Transformalor has passed through the furniture store several times since 2015, like the one in Berlin’s Tempelhof district, for example, or in Warsaw. It is the ideal goal for Raether’s figuration, which deals with the reproduction of people and goods. Ikea is the matrix for life in a standardized nuclear family. The global company manages to homogenize the heterogeneous. Millions of people view the images in its sales catalogs, its country-home surfaces, its modular, affordable furniture as the template for an organizable, affordable, happy family life.
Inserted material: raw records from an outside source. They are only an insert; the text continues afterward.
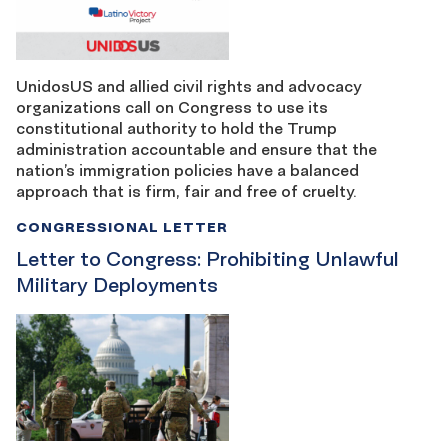
UnidosUS and allied civil rights and advocacy
organizations call on Congress to use its
constitutional authority to hold the Trump
administration accountable and ensure that the
nation’s immigration policies have a balanced
approach that is firm, fair and free of cruelty.
CONGRESSIONAL LETTER
Letter to Congress: Prohibiting Unlawful
Military Deployments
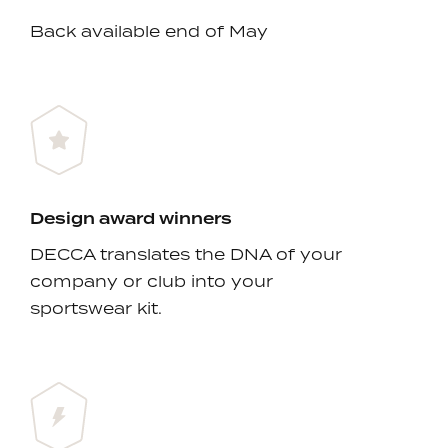
Back available end of May
Design award winners
DECCA translates the DNA of your
company or club into your
sportswear kit.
Everything is okay about the Ikea shopping experience, so long as you are there alone or in a family-like structure. “The walk through Ikea usually goes well, until I, as an avatar, identify those on the tour as members of a group,” says Raether. “Before that, we are customers, isolated individuals, families, friends. But then Ikea realizes that it is a different formation, that we are not doing any shopping here.” At this point Raether and his groups are escorted out of the store.
So, what if the heterogeneous “family” of the future were to be a guerrilla family — ever-changing, opaque, chaotic, and imperfect? What if people could duplicate their identities like the printer that prints itself: not just symbolically, but also materially? What if there were children with three or more genetic parents, new skin colors, genders, cyborg combinations – all of which can be produced in a do-it-yourself process? A good intent to have, Johannes Paul Raether says, is “to realize the imaginable in the possible.” One need only connect to Transformalor’s ever-growing data body to know that this is no queer-political drag show, no theoretical finger exercise. The imaginable is already mutating into possibility. The Reprovolution has long since begun.